= Exercise materials =
--
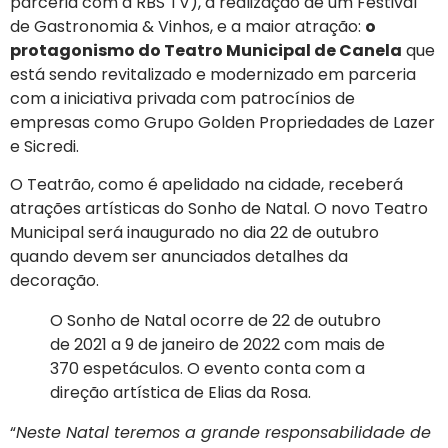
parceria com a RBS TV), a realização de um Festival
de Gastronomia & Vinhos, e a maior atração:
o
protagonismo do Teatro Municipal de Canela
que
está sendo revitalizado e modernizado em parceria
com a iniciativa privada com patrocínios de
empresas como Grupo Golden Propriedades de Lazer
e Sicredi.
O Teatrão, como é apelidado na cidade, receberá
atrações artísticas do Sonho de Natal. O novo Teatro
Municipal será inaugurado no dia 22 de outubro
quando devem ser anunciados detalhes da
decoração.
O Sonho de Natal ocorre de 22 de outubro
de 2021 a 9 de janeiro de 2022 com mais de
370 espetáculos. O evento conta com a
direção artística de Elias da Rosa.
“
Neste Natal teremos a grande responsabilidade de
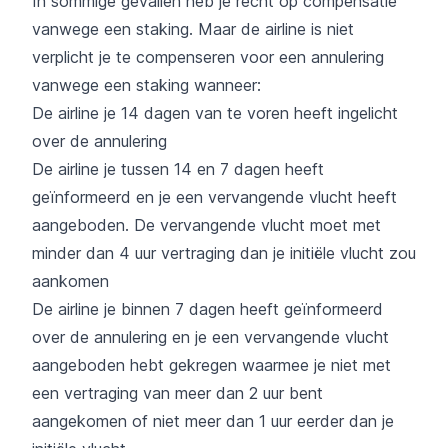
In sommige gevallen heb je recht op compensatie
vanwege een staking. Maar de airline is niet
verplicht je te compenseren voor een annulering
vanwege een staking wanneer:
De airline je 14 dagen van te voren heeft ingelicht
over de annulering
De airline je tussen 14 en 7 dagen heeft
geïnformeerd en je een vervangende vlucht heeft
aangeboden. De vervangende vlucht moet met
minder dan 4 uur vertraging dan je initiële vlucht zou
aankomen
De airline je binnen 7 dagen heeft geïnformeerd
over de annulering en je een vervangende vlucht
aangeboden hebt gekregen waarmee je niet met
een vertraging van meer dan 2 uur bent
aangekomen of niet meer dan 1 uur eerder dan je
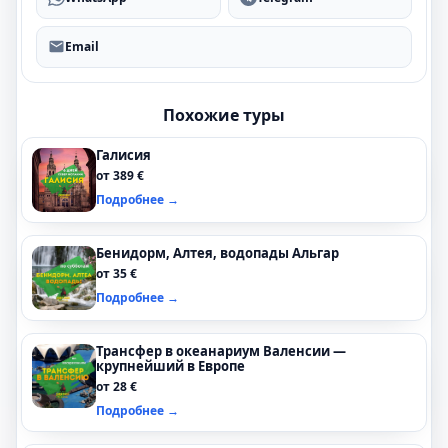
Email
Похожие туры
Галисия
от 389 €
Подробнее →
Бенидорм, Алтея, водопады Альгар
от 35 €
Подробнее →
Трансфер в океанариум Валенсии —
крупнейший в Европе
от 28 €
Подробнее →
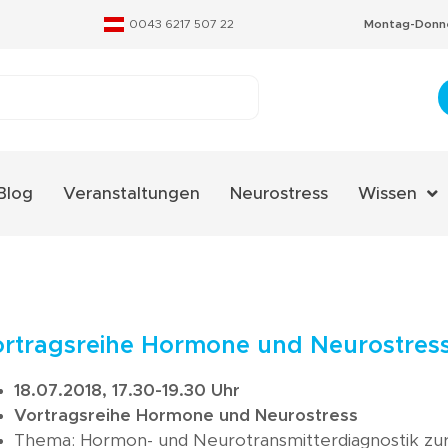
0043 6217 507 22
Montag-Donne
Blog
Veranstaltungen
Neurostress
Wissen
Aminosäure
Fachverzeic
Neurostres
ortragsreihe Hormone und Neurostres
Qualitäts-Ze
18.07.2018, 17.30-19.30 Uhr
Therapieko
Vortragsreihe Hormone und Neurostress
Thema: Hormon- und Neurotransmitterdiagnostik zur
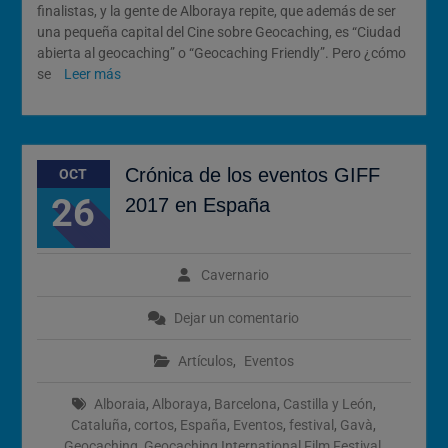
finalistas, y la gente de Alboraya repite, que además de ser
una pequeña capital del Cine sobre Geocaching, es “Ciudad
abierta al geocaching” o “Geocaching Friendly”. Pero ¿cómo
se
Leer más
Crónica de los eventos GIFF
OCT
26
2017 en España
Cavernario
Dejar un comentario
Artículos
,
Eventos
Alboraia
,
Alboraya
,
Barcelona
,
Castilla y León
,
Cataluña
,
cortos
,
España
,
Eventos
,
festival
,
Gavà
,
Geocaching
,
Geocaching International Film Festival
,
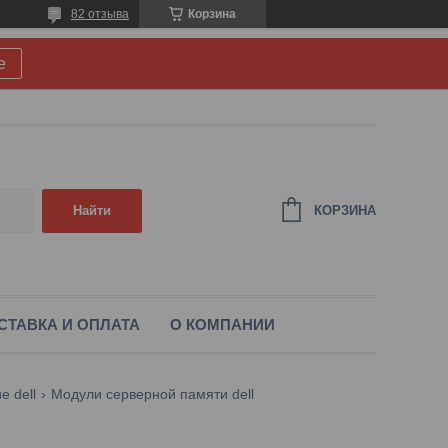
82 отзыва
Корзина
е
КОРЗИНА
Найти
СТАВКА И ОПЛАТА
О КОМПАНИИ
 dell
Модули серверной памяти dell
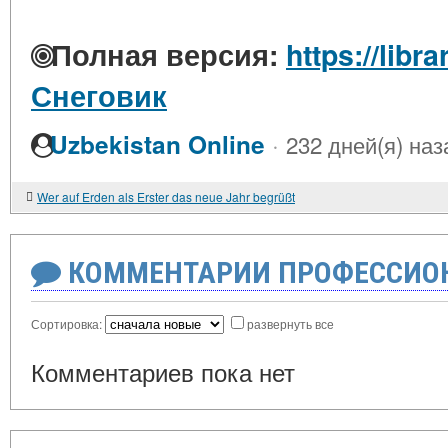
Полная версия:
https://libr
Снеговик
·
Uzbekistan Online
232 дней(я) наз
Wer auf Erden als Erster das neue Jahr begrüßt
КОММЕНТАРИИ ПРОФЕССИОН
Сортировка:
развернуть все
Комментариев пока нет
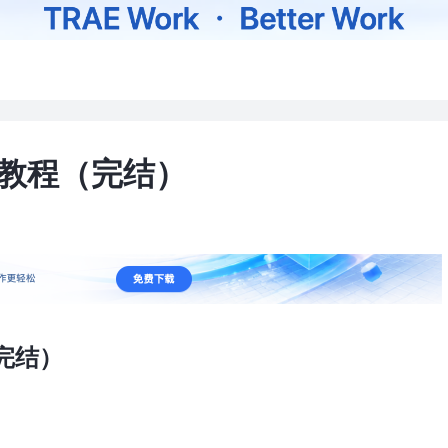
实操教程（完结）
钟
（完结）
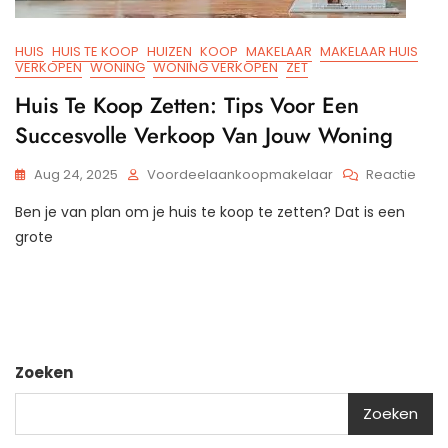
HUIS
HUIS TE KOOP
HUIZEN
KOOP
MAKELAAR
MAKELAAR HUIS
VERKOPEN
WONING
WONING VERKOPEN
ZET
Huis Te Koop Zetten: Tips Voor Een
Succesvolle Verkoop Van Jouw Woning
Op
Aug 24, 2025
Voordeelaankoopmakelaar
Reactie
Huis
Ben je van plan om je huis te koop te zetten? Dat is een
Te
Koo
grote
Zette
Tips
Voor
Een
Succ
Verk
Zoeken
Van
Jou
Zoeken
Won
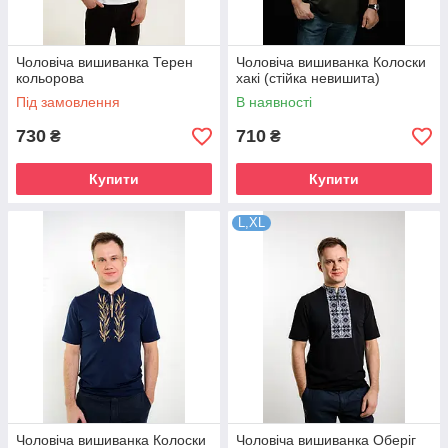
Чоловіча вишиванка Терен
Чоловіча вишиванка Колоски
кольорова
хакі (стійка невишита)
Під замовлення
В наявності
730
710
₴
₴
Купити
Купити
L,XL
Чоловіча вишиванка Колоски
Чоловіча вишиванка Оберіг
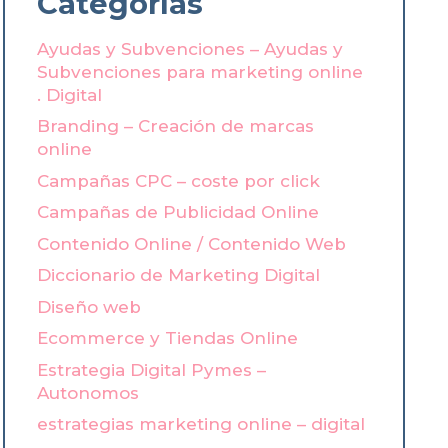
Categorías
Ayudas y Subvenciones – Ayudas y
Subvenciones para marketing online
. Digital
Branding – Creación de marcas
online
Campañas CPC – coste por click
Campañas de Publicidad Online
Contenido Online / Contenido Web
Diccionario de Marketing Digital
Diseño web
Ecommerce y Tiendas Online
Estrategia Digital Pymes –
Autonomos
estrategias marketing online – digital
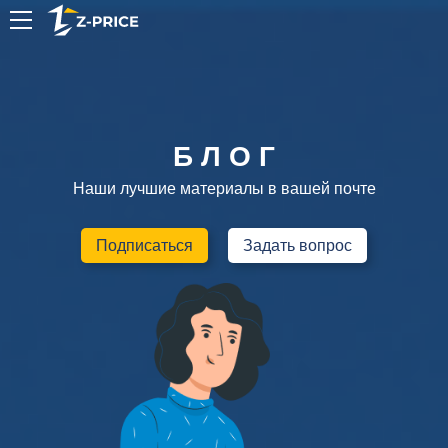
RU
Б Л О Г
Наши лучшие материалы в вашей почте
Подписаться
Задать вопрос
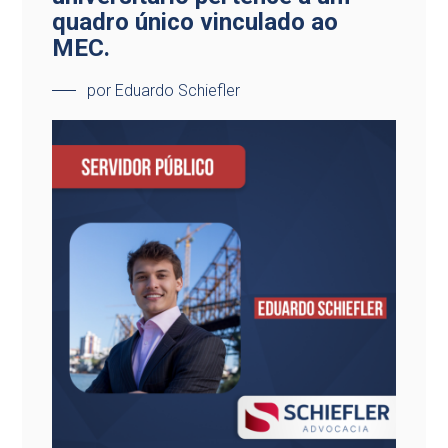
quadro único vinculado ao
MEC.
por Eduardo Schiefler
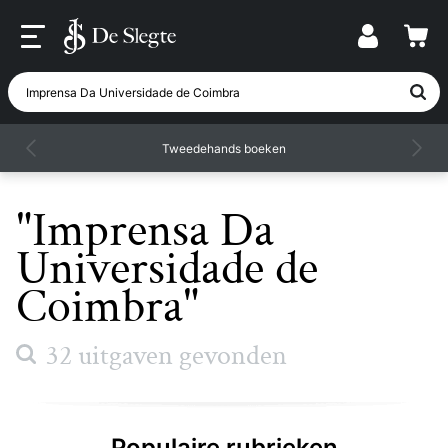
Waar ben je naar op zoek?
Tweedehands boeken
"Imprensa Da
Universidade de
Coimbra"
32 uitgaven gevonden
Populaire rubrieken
--
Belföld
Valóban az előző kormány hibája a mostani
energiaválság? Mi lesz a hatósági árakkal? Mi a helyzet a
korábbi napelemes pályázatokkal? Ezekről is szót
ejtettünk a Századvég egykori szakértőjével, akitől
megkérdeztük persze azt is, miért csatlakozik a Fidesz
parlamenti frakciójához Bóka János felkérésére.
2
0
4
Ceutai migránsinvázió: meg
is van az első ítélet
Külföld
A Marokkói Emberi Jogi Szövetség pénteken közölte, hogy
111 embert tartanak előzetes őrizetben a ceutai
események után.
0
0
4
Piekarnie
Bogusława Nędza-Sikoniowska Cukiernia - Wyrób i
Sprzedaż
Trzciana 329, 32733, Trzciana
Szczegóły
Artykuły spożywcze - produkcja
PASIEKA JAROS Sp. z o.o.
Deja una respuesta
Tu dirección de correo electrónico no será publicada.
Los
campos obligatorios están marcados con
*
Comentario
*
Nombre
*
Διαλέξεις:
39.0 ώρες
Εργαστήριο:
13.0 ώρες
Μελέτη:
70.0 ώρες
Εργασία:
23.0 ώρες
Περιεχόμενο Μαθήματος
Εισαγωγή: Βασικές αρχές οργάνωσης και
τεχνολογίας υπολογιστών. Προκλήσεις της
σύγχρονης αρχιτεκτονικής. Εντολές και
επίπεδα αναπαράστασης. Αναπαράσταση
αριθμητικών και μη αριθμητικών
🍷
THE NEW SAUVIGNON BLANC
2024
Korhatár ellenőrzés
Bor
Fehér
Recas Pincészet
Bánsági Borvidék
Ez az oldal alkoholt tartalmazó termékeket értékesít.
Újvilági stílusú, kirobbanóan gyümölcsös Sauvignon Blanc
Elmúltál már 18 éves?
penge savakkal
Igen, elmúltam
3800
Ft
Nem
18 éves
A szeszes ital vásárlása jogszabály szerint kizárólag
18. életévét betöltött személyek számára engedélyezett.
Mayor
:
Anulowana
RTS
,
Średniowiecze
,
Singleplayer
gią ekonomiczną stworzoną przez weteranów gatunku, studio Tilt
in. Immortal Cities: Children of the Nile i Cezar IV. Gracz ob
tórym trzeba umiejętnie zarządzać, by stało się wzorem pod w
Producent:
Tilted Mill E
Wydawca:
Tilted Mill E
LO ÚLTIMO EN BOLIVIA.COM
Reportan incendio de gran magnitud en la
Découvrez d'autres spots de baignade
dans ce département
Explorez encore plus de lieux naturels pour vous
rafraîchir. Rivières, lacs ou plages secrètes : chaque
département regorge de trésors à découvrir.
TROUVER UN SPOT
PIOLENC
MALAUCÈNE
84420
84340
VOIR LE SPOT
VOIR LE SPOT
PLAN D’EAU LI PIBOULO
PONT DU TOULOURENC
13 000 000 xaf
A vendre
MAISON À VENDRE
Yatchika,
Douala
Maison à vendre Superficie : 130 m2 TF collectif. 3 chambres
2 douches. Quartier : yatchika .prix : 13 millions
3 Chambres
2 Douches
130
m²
--
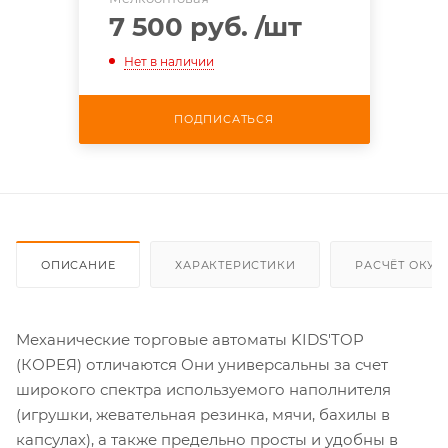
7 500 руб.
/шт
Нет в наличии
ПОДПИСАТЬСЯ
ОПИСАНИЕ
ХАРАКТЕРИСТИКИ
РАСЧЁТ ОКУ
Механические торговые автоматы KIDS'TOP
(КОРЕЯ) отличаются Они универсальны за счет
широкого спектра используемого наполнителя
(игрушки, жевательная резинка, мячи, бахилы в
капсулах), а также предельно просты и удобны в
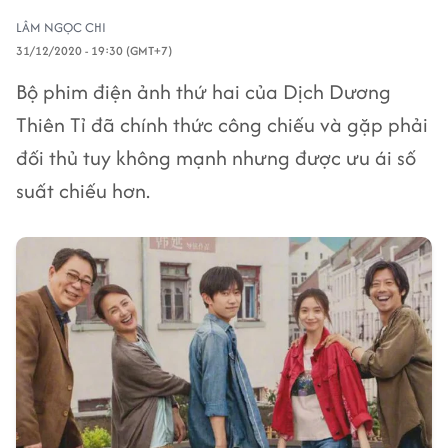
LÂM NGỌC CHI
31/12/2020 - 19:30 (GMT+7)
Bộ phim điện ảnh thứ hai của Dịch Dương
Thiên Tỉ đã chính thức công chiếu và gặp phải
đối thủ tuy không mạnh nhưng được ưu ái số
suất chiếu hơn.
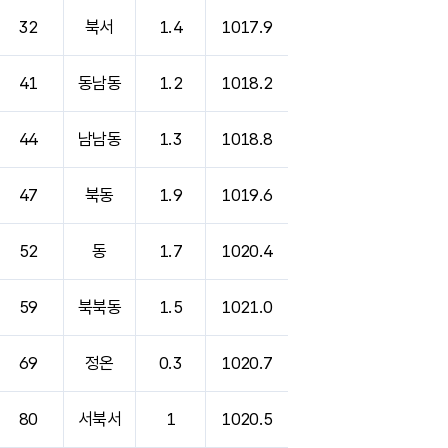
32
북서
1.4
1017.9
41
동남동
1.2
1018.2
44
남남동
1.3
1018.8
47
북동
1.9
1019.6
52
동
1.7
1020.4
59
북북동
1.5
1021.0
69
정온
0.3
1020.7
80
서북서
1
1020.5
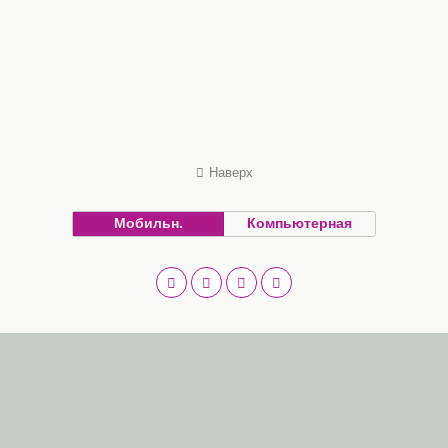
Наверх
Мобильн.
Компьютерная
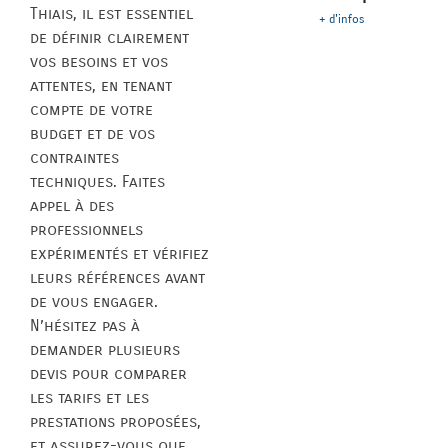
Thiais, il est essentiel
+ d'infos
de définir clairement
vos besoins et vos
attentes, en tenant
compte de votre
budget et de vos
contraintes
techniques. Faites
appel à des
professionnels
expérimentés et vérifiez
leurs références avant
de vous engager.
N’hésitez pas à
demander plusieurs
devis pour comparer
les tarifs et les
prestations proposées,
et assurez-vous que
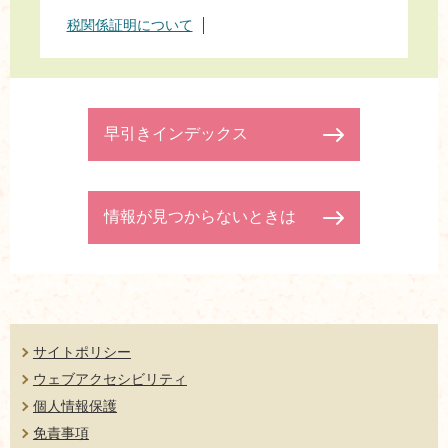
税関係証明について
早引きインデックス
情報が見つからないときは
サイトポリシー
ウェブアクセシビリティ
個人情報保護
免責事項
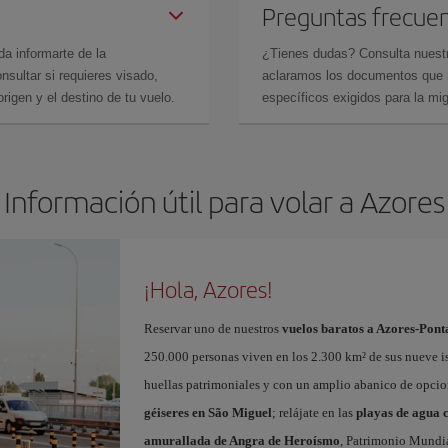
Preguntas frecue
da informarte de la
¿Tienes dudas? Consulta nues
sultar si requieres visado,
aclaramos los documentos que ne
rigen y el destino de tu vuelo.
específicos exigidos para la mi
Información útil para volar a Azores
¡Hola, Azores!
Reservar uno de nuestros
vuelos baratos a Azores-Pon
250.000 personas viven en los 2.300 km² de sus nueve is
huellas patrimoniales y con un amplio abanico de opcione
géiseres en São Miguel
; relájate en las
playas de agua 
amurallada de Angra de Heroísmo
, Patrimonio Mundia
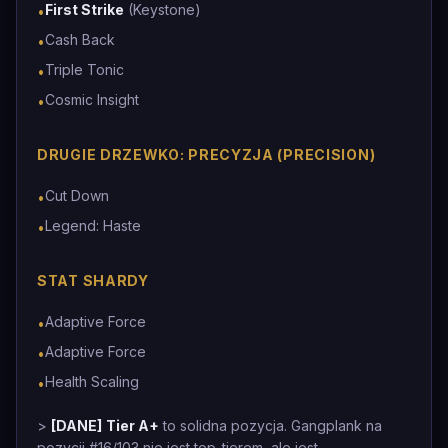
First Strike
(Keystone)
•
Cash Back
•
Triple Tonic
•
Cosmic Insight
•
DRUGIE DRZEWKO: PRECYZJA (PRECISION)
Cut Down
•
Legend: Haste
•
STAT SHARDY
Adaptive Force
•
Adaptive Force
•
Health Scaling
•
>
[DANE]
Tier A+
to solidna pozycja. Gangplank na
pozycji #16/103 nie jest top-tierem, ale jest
--
= Work to be completed =
Review the entries above and return every line where "niet" appears.

= Task output =
vanwege een staking. Maar de airline is niet
aangeboden hebt gekregen waarmee je niet met
aangekomen of niet meer dan 1 uur eerder dan je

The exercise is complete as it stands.